TASK OBJECTIVE
Print exactly the lines from the one that contains "SEDE LEGALE" through the final line of the entries below, both included, and nothing else; omit the pictures.
======== TASK MATERIAL ========
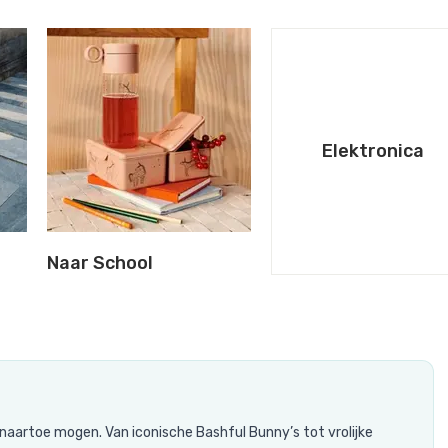
Elektronica
Naar School
 naartoe mogen. Van iconische Bashful Bunny’s tot vrolijke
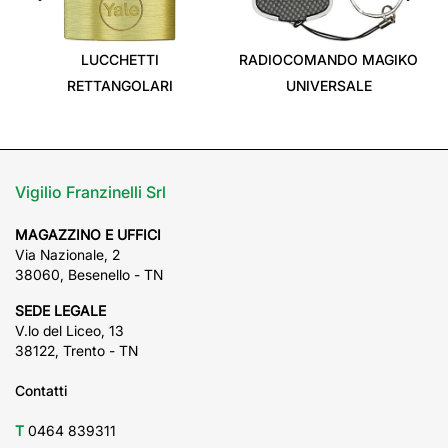
‹
›
LUCCHETTI
RADIOCOMANDO MAGIKO
RETTANGOLARI
UNIVERSALE
Vigilio Franzinelli Srl
MAGAZZINO E UFFICI
Via Nazionale, 2
38060, Besenello - TN
SEDE LEGALE
V.lo del Liceo, 13
38122, Trento - TN
Contatti
T
0464 839311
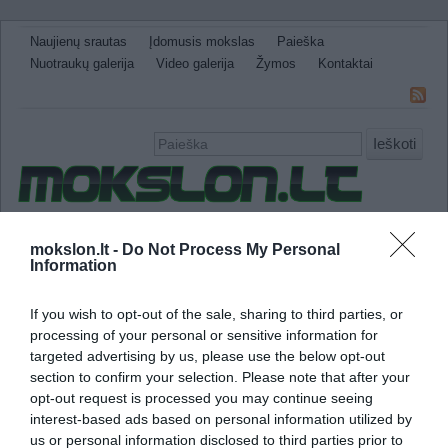
Naujienų srautas
Įdomusis mokslas
Paieška
Nuotraukų galerija
Video galerija
Žymos
Kontaktai
Ieškoti
Naujienos
Sveikata ir medicina
Gamtos Mokslai
mokslon.lt -
Do Not Process My Personal
Information
IT
Technologijos
Astronomija
Žemė ir Gamta
Neįtikėtini faktai
Kitos
If you wish to opt-out of the sale, sharing to third parties, or
atmosferos cheminė sudėtis
processing of your personal or sensitive information for
targeted advertising by us, please use the below opt-out
section to confirm your selection. Please note that after your
Greitai Antarkties ozono skylės dydis prikla
opt-out request is processed you may continue seeing
dujų
interest-based ads based on personal information utilized by
us or personal information disclosed to third parties prior to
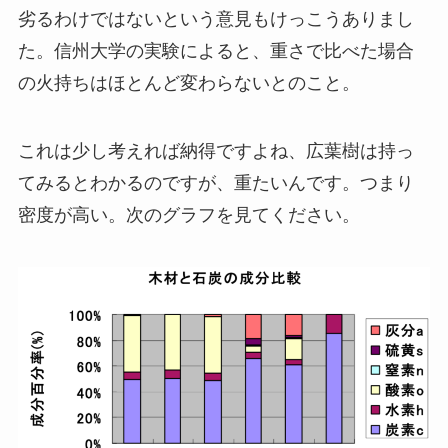
劣るわけではないという意見もけっこうありまし
た。信州大学の実験によると、重さで比べた場合
の火持ちはほとんど変わらないとのこと。
これは少し考えれば納得ですよね、広葉樹は持っ
てみるとわかるのですが、重たいんです。つまり
密度が高い。次のグラフを見てください。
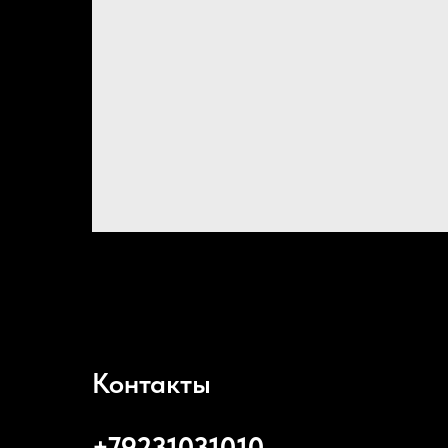
Контакты
+79231031010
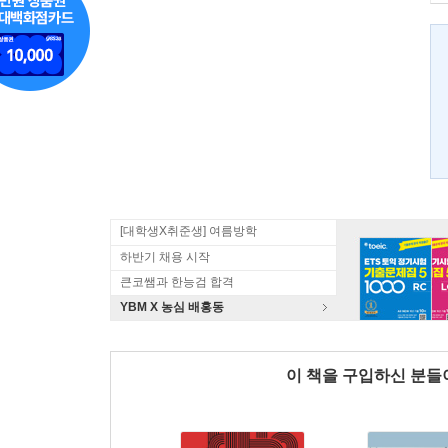
[대학생X취준생] 여름방학
하반기 채용 시작
큰코쌤과 한능검 합격
YBM X 농심 배홍동
이 책을 구입하신 분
========
SOLVED PROBLEM
SEDE LEGALE
V.lo del Liceo, 13
38122, Trento - TN
Contatti
T
0464 839311
Naujienų srautas
Įdomusis mokslas
Paieška
Nuotraukų galerija
Video galerija
Žymos
Kontaktai
Ieškoti
Naujienos
Sveikata ir medicina
Gamtos Mokslai
mokslon.lt -
Do Not Process My Personal
Information
IT
Technologijos
Astronomija
Žemė ir Gamta
Neįtikėtini faktai
Kitos
If you wish to opt-out of the sale, sharing to third parties, or
atmosferos cheminė sudėtis
processing of your personal or sensitive information for
targeted advertising by us, please use the below opt-out
section to confirm your selection. Please note that after your
Greitai Antarkties ozono skylės dydis prikla
opt-out request is processed you may continue seeing
dujų
interest-based ads based on personal information utilized by
us or personal information disclosed to third parties prior to
劣るわけではないという意見もけっこうありまし
た。信州大学の実験によると、重さで比べた場合
の火持ちはほとんど変わらないとのこと。
これは少し考えれば納得ですよね、広葉樹は持っ
てみるとわかるのですが、重たいんです。つまり
密度が高い。次のグラフを見てください。
Контакты
+79231031010
[대학생X취준생] 여름방학
하반기 채용 시작
큰코쌤과 한능검 합격
YBM X 농심 배홍동
이 책을 구입하신 분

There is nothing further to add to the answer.